In a stack of books I wanted to write about, I found Elizabeth Strout’s Amy & Isabelle that I reread in November of 2010–almost a year ago. (I really should clean out my study more often–yes, I’m still going–down to one laundry basket.)
I had marked four passages with red flags and two with sticky notes (that had nothing written on them). I can’t remember if the different way I marked the passages meant something. In any event, two of the red flags marked ways that Strout expressed an emotion in a character through action and without naming the emotion:
In the girls’ room she wrote an obscenity on the wall. She had never written anything on a wall before, and as the pen made gritty, wobbly lines, she felt an affinity for whoever it was that had vandalized the gym the year before, as though she were capable of breaking windows now herself, this one right here in the bathroom with wet snow sticking to its pane. (31)
And the second:
“Amy?” she called, unlocking the door. “Amy?” Where are you? She dropped her keys on the kitchen table and the sound was brief, immense.
She switched on the light. “Amy?”
Into the living room; switching on the light there. “Amy?”
She went from room to room, light switch to light switch, up the stairs. “Amy?” (76)
In this second example, there’s one more paragraph, and then Strout writes, “And now she felt hysterical.” Only after the reader experiences the mounting tension of fear does Strout add another layer, naming the way fear was making her character feel.
So much to learn from this book. So much to enjoy in reading it.
Love the way the tension mounts. Brought me right into her prose. Must add this one to my TBR list. Thanks, C.
It’s a good one.
I preferred her Olive Kitteridge to this one, but you are right about the fine writing in those passages. I’m curious to see what Strout writes next.

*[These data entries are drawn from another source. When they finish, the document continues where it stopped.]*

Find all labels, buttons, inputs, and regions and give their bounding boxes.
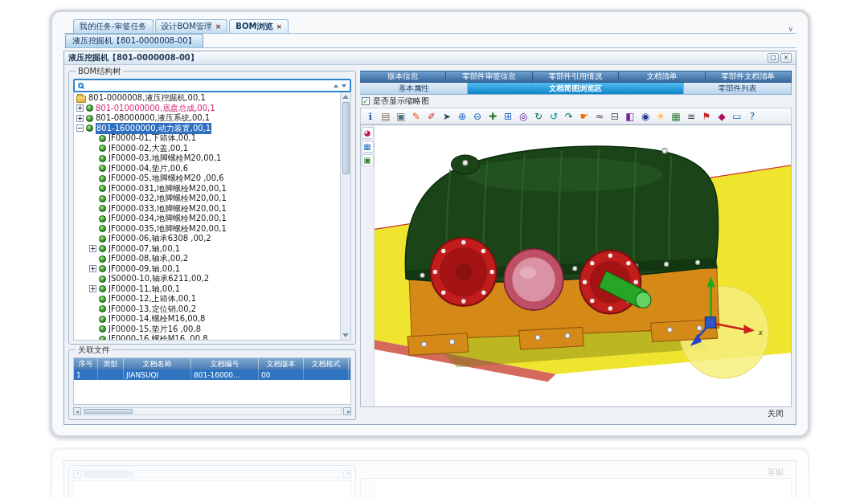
close-link[interactable]: 关闭 — [768, 408, 784, 419]
tree-item[interactable]: JF0000-01,下箱体,00,1 — [74, 133, 340, 144]
tab-close-icon[interactable]: × — [215, 23, 222, 31]
detail-subtab[interactable]: 基本属性 — [360, 83, 468, 95]
files-column-header[interactable]: 类型 — [98, 358, 124, 369]
maximize-button[interactable]: □ — [768, 53, 779, 63]
bulb-icon[interactable]: ☀ — [653, 109, 668, 123]
edit-icon[interactable]: ✎ — [409, 109, 424, 123]
monitor-icon[interactable]: ▭ — [730, 109, 744, 123]
print-icon[interactable]: ▣ — [394, 109, 408, 123]
zoom-out-icon[interactable]: ⊖ — [470, 109, 485, 123]
select-icon[interactable]: ➤ — [440, 109, 454, 123]
tree-item[interactable]: 801-0000008,液压挖掘机,00,1 — [74, 93, 340, 104]
orbit-icon[interactable]: ↺ — [547, 109, 561, 123]
image-icon[interactable]: ▦ — [669, 109, 683, 123]
tree-item[interactable]: JF0000-05,地脚螺栓M20 ,00,6 — [74, 173, 340, 184]
tree-item[interactable]: JS0000-10,轴承6211,00,2 — [74, 274, 340, 284]
scrollbar-track[interactable] — [83, 407, 342, 415]
curve-icon[interactable]: ≈ — [592, 109, 607, 123]
tree-item[interactable]: JF0000-03,地脚螺栓M20,00,1 — [74, 153, 340, 164]
tree-item[interactable]: JF0000-035,地脚螺栓M20,00,1 — [74, 224, 340, 235]
open-doc-icon[interactable]: ▤ — [379, 109, 393, 123]
main-tab[interactable]: 设计BOM管理 × — [155, 19, 228, 33]
bom-tag-icon[interactable]: ◆ — [714, 109, 729, 123]
scroll-up-icon[interactable] — [342, 95, 349, 99]
tree-item[interactable]: + 801-010000000,底盘总成,00,1 — [74, 104, 340, 114]
zoom-window-icon[interactable]: ⊞ — [501, 109, 515, 123]
flag-icon[interactable]: ⚑ — [699, 109, 714, 123]
tree-expander-icon[interactable]: + — [76, 104, 84, 112]
tree-item[interactable]: JF0000-031,地脚螺栓M20,00,1 — [74, 184, 340, 194]
tree-item[interactable]: JF0000-04,垫片,00,6 — [74, 164, 340, 174]
tree-expander-icon[interactable]: + — [89, 285, 96, 292]
thumbnail-checkbox[interactable]: ✓ — [362, 97, 370, 105]
spin-icon[interactable]: ↷ — [562, 109, 576, 123]
tree-item[interactable]: − 801-16000000,动力装置,00,1 — [74, 124, 340, 134]
tree-item[interactable]: + JF0000-09,轴,00,1 — [74, 264, 340, 275]
scroll-down-icon[interactable] — [342, 333, 349, 337]
detail-tab[interactable]: 零部件引用情况 — [533, 71, 619, 83]
tree-item[interactable]: JF0000-13,定位销,00,2 — [74, 304, 340, 315]
tree-expander-icon[interactable]: + — [89, 265, 96, 272]
detail-subtab[interactable]: 文档简图浏览区 — [468, 83, 684, 95]
detail-tab[interactable]: 文档清单 — [619, 71, 705, 83]
files-scrollbar[interactable] — [73, 406, 351, 416]
help-icon[interactable]: ? — [745, 109, 760, 123]
files-column-header[interactable]: 文档版本 — [259, 358, 304, 369]
files-column-header[interactable]: 文档编号 — [191, 358, 259, 369]
files-column-header[interactable]: 序号 — [74, 358, 98, 369]
expand-all-icon[interactable] — [342, 84, 346, 88]
tab-close-icon[interactable]: × — [276, 23, 282, 31]
tree-item[interactable]: + JF0000-07,轴,00,1 — [74, 244, 340, 255]
hand-pan-icon[interactable]: ☛ — [577, 109, 592, 123]
tree-scrollbar[interactable] — [340, 92, 350, 340]
views-grid-icon[interactable]: ⊟ — [608, 109, 622, 123]
scroll-right-icon[interactable] — [343, 407, 351, 415]
collapse-all-icon[interactable] — [334, 84, 338, 88]
file-doc-name: JIANSUQI — [124, 369, 191, 380]
tree-expander-icon[interactable]: + — [76, 115, 84, 122]
tree-item[interactable]: JF0000-06,轴承6308 ,00,2 — [74, 234, 340, 244]
pan-icon[interactable]: ✚ — [485, 109, 500, 123]
tree-item[interactable]: JF0000-032,地脚螺栓M20,00,1 — [74, 194, 340, 204]
tree-item[interactable]: + 801-08000000,液压系统,00,1 — [74, 113, 340, 124]
files-column-header[interactable]: 文档格式 — [304, 358, 349, 369]
tree-item[interactable]: JF0000-033,地脚螺栓M20,00,1 — [74, 204, 340, 214]
scroll-left-icon[interactable] — [73, 407, 81, 415]
tree-expander-icon[interactable]: − — [76, 124, 84, 132]
files-column-header[interactable]: 文档名称 — [124, 358, 191, 369]
main-tab[interactable]: 我的任务-审签任务 — [73, 19, 154, 33]
info-icon[interactable]: ℹ — [363, 109, 378, 123]
files-table-row[interactable]: 1 JIANSUQI 801-16000... 00 — [74, 369, 350, 380]
main-tab[interactable]: BOM浏览 × — [229, 19, 289, 33]
camera-icon[interactable]: ◉ — [638, 109, 653, 123]
tree-expander-icon[interactable]: + — [89, 245, 96, 252]
rotate-icon[interactable]: ↻ — [531, 109, 546, 123]
layers-icon[interactable]: ≡ — [684, 109, 698, 123]
scrollbar-thumb[interactable] — [342, 102, 350, 174]
tree-item[interactable]: JF0000-16,螺栓M16 ,00,8 — [74, 334, 340, 340]
close-window-button[interactable]: × — [780, 53, 792, 63]
tree-item[interactable]: + JF0000-11,轴,00,1 — [74, 284, 340, 295]
zoom-fit-icon[interactable]: ◎ — [516, 109, 530, 123]
detail-tab[interactable]: 零部件审签信息 — [446, 71, 532, 83]
tree-item[interactable]: JF0000-034,地脚螺栓M20,00,1 — [74, 214, 340, 224]
tree-item[interactable]: JF0000-08,轴承,00,2 — [74, 254, 340, 264]
tree-item[interactable]: JF0000-15,垫片16 ,00,8 — [74, 325, 340, 335]
preview-icon[interactable]: ▣ — [362, 154, 374, 166]
tree-item[interactable]: JF0000-02,大盖,00,1 — [74, 144, 340, 154]
palette-icon[interactable]: ◕ — [362, 127, 374, 139]
tab-overflow-icon[interactable]: ∨ — [784, 25, 796, 33]
redline-icon[interactable]: ✐ — [424, 109, 439, 123]
model-3d-scene[interactable]: x — [375, 125, 791, 406]
tree-item[interactable]: JF0000-14,螺栓M16,00,8 — [74, 314, 340, 325]
search-input[interactable] — [87, 81, 330, 91]
zoom-in-icon[interactable]: ⊕ — [455, 109, 469, 123]
detail-subtab[interactable]: 零部件列表 — [684, 83, 792, 95]
tree-item[interactable]: JF0000-12,上箱体,00,1 — [74, 294, 340, 304]
thumbnail-grid-icon[interactable]: ▦ — [362, 141, 374, 153]
detail-tab[interactable]: 零部件文档清单 — [706, 71, 792, 83]
scrollbar-thumb[interactable] — [84, 409, 133, 414]
detail-tab[interactable]: 版本信息 — [360, 71, 446, 83]
section-icon[interactable]: ◧ — [623, 109, 637, 123]
document-tab[interactable]: 液压挖掘机【801-0000008-00】 — [65, 34, 203, 47]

I read ‘Amy and Isabelle’ one cold rainy weekend in the throes of studying mother/teenage daughter relationships in literature. I felt so much affinity with both points of view. The first passage you site reveals a great deal about the action/interior relationship in character and in so few words. I read this book before I gave myself permission to fill in the margins with my own reflections. Time to pick it up again and thanks for reminding me of this wonderful novel.
I agree that Strout does a terrific job portraying each point of view. And I love filling in the margins. Have fun!